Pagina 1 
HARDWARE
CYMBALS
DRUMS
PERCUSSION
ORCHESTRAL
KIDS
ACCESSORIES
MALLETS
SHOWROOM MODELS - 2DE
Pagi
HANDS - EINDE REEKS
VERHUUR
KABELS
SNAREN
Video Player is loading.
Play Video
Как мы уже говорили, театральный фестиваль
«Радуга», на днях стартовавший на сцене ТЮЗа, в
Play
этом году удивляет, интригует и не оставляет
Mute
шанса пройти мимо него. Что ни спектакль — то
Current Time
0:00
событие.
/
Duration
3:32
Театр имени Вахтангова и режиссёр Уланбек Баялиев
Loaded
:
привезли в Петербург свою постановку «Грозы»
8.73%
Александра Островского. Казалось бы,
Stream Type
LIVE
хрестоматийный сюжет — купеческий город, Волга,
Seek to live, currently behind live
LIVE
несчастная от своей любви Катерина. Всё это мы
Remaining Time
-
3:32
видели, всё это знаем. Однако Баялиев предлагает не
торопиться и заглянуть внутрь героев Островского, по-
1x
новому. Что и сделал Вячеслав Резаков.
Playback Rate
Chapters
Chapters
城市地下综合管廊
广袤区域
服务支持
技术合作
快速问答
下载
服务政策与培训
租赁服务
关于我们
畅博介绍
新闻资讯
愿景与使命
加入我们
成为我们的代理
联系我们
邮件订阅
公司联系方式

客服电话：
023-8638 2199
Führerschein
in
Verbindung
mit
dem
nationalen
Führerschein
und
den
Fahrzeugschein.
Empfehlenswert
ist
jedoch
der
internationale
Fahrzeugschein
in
****
Exercise objective
Your answer should be the data above, retyped exactly.

Answer section
Pagina 1 
HARDWARE
CYMBALS
DRUMS
PERCUSSION
ORCHESTRAL
KIDS
ACCESSORIES
MALLETS
SHOWROOM MODELS - 2DE
Pagi
HANDS - EINDE REEKS
VERHUUR
KABELS
SNAREN
Video Player is loading.
Play Video
Как мы уже говорили, театральный фестиваль
«Радуга», на днях стартовавший на сцене ТЮЗа, в
Play
этом году удивляет, интригует и не оставляет
Mute
шанса пройти мимо него. Что ни спектакль — то
Current Time
0:00
событие.
/
Duration
3:32
Театр имени Вахтангова и режиссёр Уланбек Баялиев
Loaded
:
привезли в Петербург свою постановку «Грозы»
8.73%
Александра Островского. Казалось бы,
Stream Type
LIVE
хрестоматийный сюжет — купеческий город, Волга,
Seek to live, currently behind live
LIVE
несчастная от своей любви Катерина. Всё это мы
Remaining Time
-
3:32
видели, всё это знаем. Однако Баялиев предлагает не
торопиться и заглянуть внутрь героев Островского, по-
1x
новому. Что и сделал Вячеслав Резаков.
Playback Rate
Chapters
Chapters
城市地下综合管廊
广袤区域
服务支持
技术合作
快速问答
下载
服务政策与培训
租赁服务
关于我们
畅博介绍
新闻资讯
愿景与使命
加入我们
成为我们的代理
联系我们
邮件订阅
公司联系方式

客服电话：
023-8638 2199
Führerschein
in
Verbindung
mit
dem
nationalen
Führerschein
und
den
Fahrzeugschein.
Empfehlenswert
ist
jedoch
der
internationale
Fahrzeugschein
in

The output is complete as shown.